Israeli mathematician

Tamar Debora Ziegler (תמר ציגלר; born 1971) is an Israeli mathematician specializing in Ergodic theory, Additive combinatorics and Number theory. She holds the Henry and Manya Noskwith Chair of Mathematics at the Einstein Institute of Mathematics at the Hebrew University. Ziegler is known for her contributions to the development of higher-order Fourier analysis and for applying methods from dynamical systems to problems in arithmetic combinatorics and number theory.

==Career==

Ziegler received her Ph.D. in mathematics from the Hebrew University under the supervision of Hillel Furstenberg. Her thesis title was “Non conventional ergodic averages”. She spent five years in the US as a postdoc at the Ohio State University, the Institute for Advanced Study at Princeton, and the University of Michigan. She was a faculty member at the Technion during the years 2007–2013, and joined the Hebrew University in the Fall of 2013 as a full professor.

Ziegler served as an editor of several journals. Among others she was an editor of the Journal of the European Mathematical Society (JEMS), an associate editor of the Annals of Mathematics, and the Editor in Chief of the Israel Journal of Mathematics.

==Research==
Ziegler's research lies in the interface of ergodic theory with several mathematical fields including combinatorics, number theory, algebraic geometry and theoretical computer science.

Together with Ben Green and Terence Tao, she developed the framework of higher-order Fourier analysis, which connects the Gowers norms with nilsequences, and is a powerful tool for analyzing arithmetic structures in sets of integers. These ideas led to major breakthroughs in understanding linear equations in primes.

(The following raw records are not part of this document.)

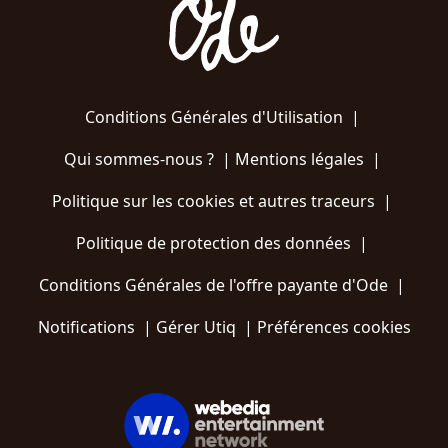
Conditions Générales d'Utilisation
|
Qui sommes-nous ?
|
Mentions légales
|
Politique sur les cookies et autres traceurs
|
Politique de protection des données
|
Conditions Générales de l'offre payante d'Ode
|
Notifications
|
Gérer Utiq
|
Préférences cookies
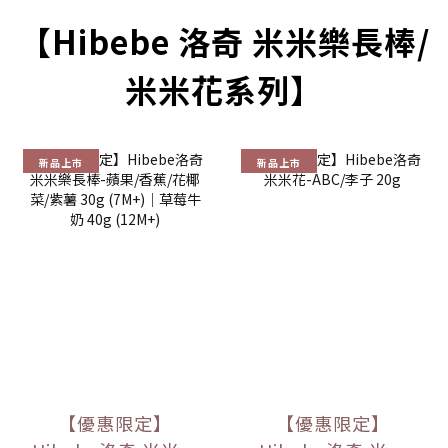
【Hibebe 洛奇 米米樂長棒/
米米花系列】
新品上市
新品上市
【優惠限定】
【優惠限定】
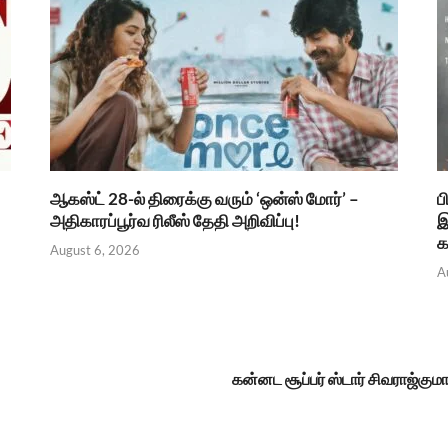
ஆகஸ்ட் 28-ல் திரைக்கு வரும் ‘ஒன்ஸ் மோர்’ –
ப
அதிகாரப்பூர்வ ரிலீஸ் தேதி அறிவிப்பு!
இ
க
August 6, 2026
A
கன்னட சூப்பர் ஸ்டார் சிவராஜ்க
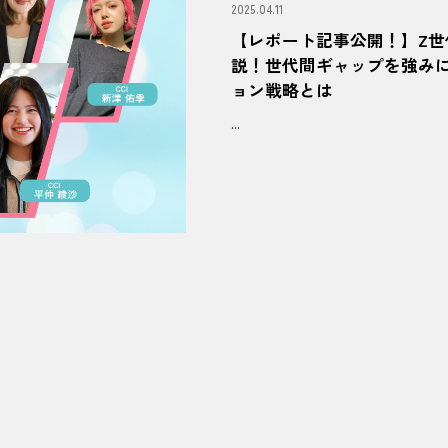
2025.04.11
【レポート記事公開！】Z
説！世代間ギャップを強み
ョン戦略とは
...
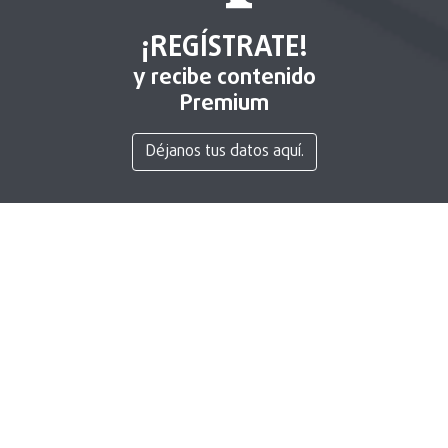
¡REGÍSTRATE!
y recibe contenido
Premium
Déjanos tus datos aquí.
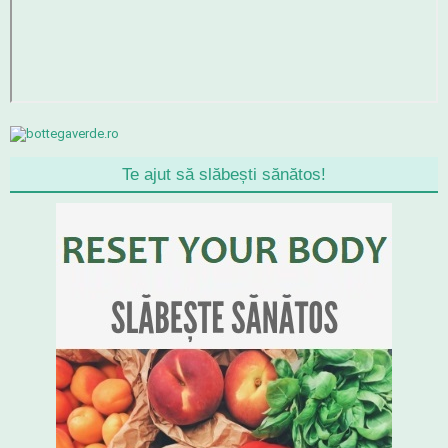
Te ajut să slăbești sănătos!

Other important contributions include the generalization of the Green-Tao theorem to polynomial patterns, and the proof of the inverse conjecture for the Gowers norms in finite field geometry.

==Recognition==
Ziegler won the Erdős Prize of the Israel Mathematical Union in 2011,<\ref> the Bruno memorial award in 2015, the Alexanderson Award in 2023, and the Rothschild Prize in 2024. She received European Research Council Consolidator grant in 2016 and European Research Council Advanced grant in 2025.

Ziegler was the European Mathematical Society lecturer of the year in 2013, an invited sectional speaker at the 2014 International Congress of Mathematicians, an invited plenary speaker at the 2024 European Congress of Mathematics, and an invited plenary speaker at the 2026 International Congress of Mathematicians.

Ziegler was named MSRI Simons Professor for 2016–2017. She was a Distinguished Visiting Professor at the Institute for Advanced Study in 2022-23 leading the special year on Dynamics, Additive Number Theory and Algebraic Geometry]

Ziegler was elected to the Academia Europaea in 2021.

==Personal life==
Ziegler is the daughter of Zvi Ziegler, a professor of mathematics at Technion – Israel Institute of Technology.